- _Data for the task_
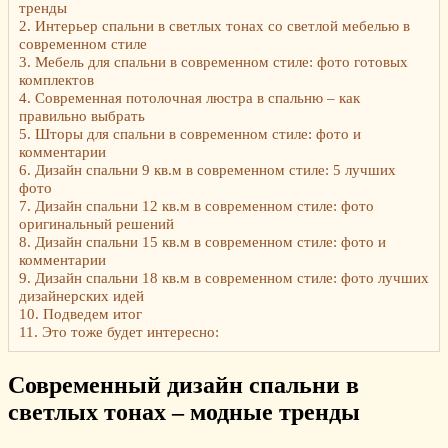
тренды
2.
Интерьер спальни в светлых тонах со светлой мебелью в
современном стиле
3.
Мебель для спальни в современном стиле: фото готовых
комплектов
4.
Современная потолочная люстра в спальню – как
правильно выбрать
5.
Шторы для спальни в современном стиле: фото и
комментарии
6.
Дизайн спальни 9 кв.м в современном стиле: 5 лучших
фото
7.
Дизайн спальни 12 кв.м в современном стиле: фото
оригинальный решений
8.
Дизайн спальни 15 кв.м в современном стиле: фото и
комментарии
9.
Дизайн спальни 18 кв.м в современном стиле: фото лучших
дизайнерских идей
10.
Подведем итог
11.
Это тоже будет интересно:
Современный дизайн спальни в
светлых тонах – модные тренды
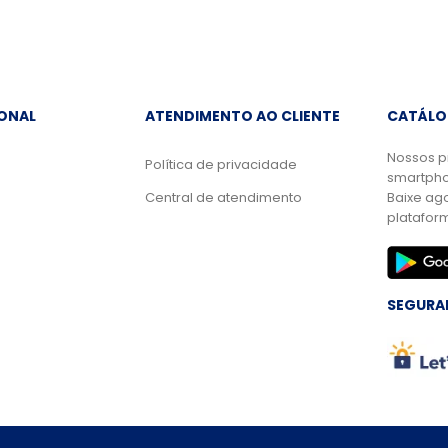
IONAL
ATENDIMENTO AO CLIENTE
CATÁLO
Nossos p
Política de privacidade
smartpho
Central de atendimento
Baixe ag
platafor
SEGURA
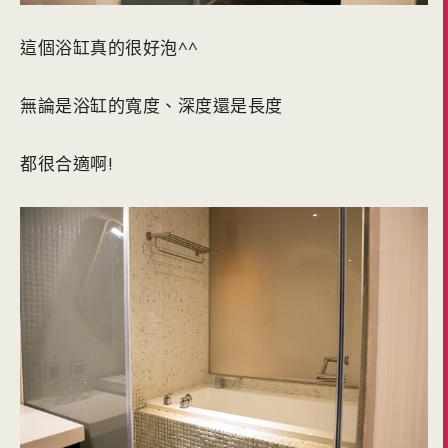
這個浴缸真的很好泡^^
無論是浴缸的寬度、深度還是長度
都很合適啊!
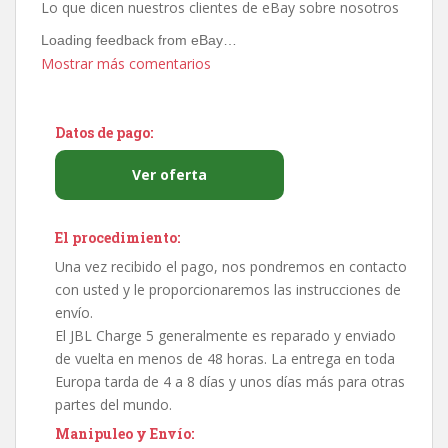
Lo que dicen nuestros clientes de eBay sobre nosotros
Loading feedback from eBay…
Mostrar más comentarios
Datos de pago:
Ver oferta
El procedimiento:
Una vez recibido el pago, nos pondremos en contacto
con usted y le proporcionaremos las instrucciones de
envío.
El JBL Charge 5 generalmente es reparado y enviado
de vuelta en menos de 48 horas. La entrega en toda
Europa tarda de 4 a 8 días y unos días más para otras
partes del mundo.
Manipuleo y Envío:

- _Task to complete_
Copy each entry exactly as written. Images should not appear in the copy.

- _Finished exercise_
тренды
2.
Интерьер спальни в светлых тонах со светлой мебелью в
современном стиле
3.
Мебель для спальни в современном стиле: фото готовых
комплектов
4.
Современная потолочная люстра в спальню – как
правильно выбрать
5.
Шторы для спальни в современном стиле: фото и
комментарии
6.
Дизайн спальни 9 кв.м в современном стиле: 5 лучших
фото
7.
Дизайн спальни 12 кв.м в современном стиле: фото
оригинальный решений
8.
Дизайн спальни 15 кв.м в современном стиле: фото и
комментарии
9.
Дизайн спальни 18 кв.м в современном стиле: фото лучших
дизайнерских идей
10.
Подведем итог
11.
Это тоже будет интересно:
Современный дизайн спальни в
светлых тонах – модные тренды
IONAL
ATENDIMENTO AO CLIENTE
CATÁLO
Nossos p
Política de privacidade
smartpho
Central de atendimento
Baixe ag
platafor
SEGURA
這個浴缸真的很好泡^^
無論是浴缸的寬度、深度還是長度
都很合適啊!
Lo que dicen nuestros clientes de eBay sobre nosotros
Loading feedback from eBay…
Mostrar más comentarios
Datos de pago:
Ver oferta
El procedimiento:
Una vez recibido el pago, nos pondremos en contacto
con usted y le proporcionaremos las instrucciones de
envío.
El JBL Charge 5 generalmente es reparado y enviado
de vuelta en menos de 48 horas. La entrega en toda
Europa tarda de 4 a 8 días y unos días más para otras
partes del mundo.
Manipuleo y Envío:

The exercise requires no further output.